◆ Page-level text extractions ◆
**********
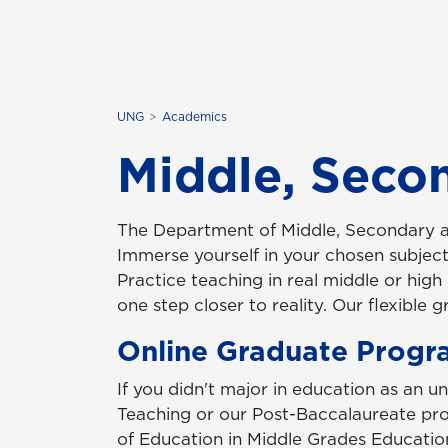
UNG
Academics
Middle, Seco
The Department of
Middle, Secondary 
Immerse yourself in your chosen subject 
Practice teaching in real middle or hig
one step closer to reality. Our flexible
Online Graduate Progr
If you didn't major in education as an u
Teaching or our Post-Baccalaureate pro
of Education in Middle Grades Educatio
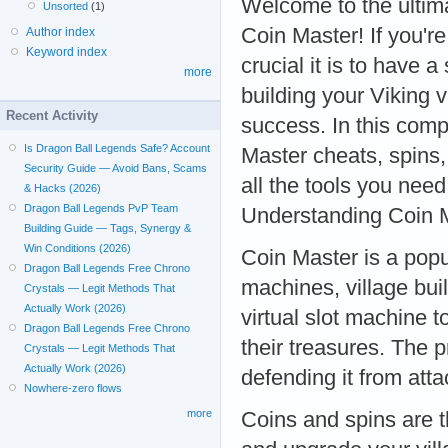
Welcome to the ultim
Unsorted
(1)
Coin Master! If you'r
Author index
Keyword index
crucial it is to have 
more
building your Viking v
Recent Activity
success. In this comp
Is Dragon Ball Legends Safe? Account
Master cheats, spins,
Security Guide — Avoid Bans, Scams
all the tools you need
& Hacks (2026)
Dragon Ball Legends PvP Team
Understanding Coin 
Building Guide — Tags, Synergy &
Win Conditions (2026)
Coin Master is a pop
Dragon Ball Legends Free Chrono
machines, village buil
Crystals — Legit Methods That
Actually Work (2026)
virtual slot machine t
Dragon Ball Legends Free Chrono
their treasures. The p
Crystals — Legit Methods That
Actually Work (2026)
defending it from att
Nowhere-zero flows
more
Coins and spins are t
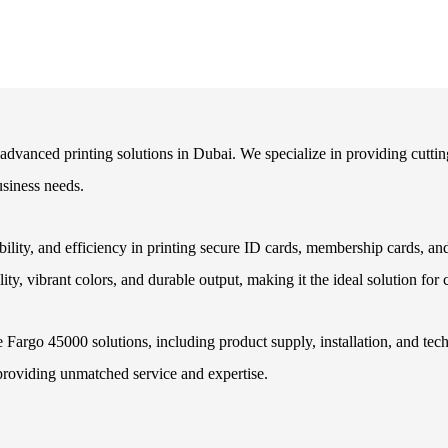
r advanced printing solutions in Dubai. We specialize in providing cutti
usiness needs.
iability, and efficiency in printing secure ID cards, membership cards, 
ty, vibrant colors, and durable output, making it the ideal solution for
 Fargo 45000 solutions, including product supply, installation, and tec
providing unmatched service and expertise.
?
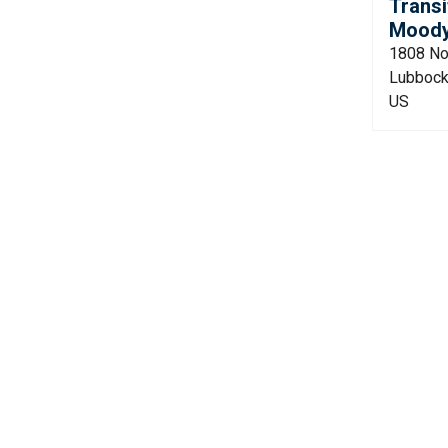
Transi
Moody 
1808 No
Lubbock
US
**********
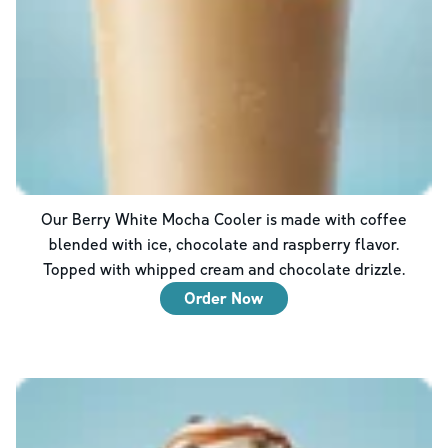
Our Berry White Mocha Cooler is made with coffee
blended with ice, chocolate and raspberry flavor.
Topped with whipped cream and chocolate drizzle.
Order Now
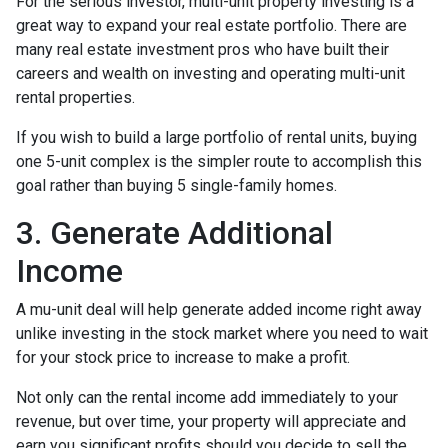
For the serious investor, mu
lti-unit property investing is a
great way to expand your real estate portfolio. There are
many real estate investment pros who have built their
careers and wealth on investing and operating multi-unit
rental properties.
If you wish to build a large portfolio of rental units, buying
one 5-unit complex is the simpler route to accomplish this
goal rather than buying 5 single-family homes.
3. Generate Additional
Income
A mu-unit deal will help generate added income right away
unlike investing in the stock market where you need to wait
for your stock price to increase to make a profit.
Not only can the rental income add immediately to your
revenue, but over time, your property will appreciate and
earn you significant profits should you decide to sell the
**********
◆ WHAT TO WORK ON ◆
Take exactly the lines from the one containing "one 5-unit complex" through the one containing "earn you significant" in the data above, and output them with nothing added.

◆ OUTPUT OF THE TASK ◆
one 5-unit complex is the simpler route to accomplish this
goal rather than buying 5 single-family homes.
3. Generate Additional
Income
A mu-unit deal will help generate added income right away
unlike investing in the stock market where you need to wait
for your stock price to increase to make a profit.
Not only can the rental income add immediately to your
revenue, but over time, your property will appreciate and
earn you significant profits should you decide to sell the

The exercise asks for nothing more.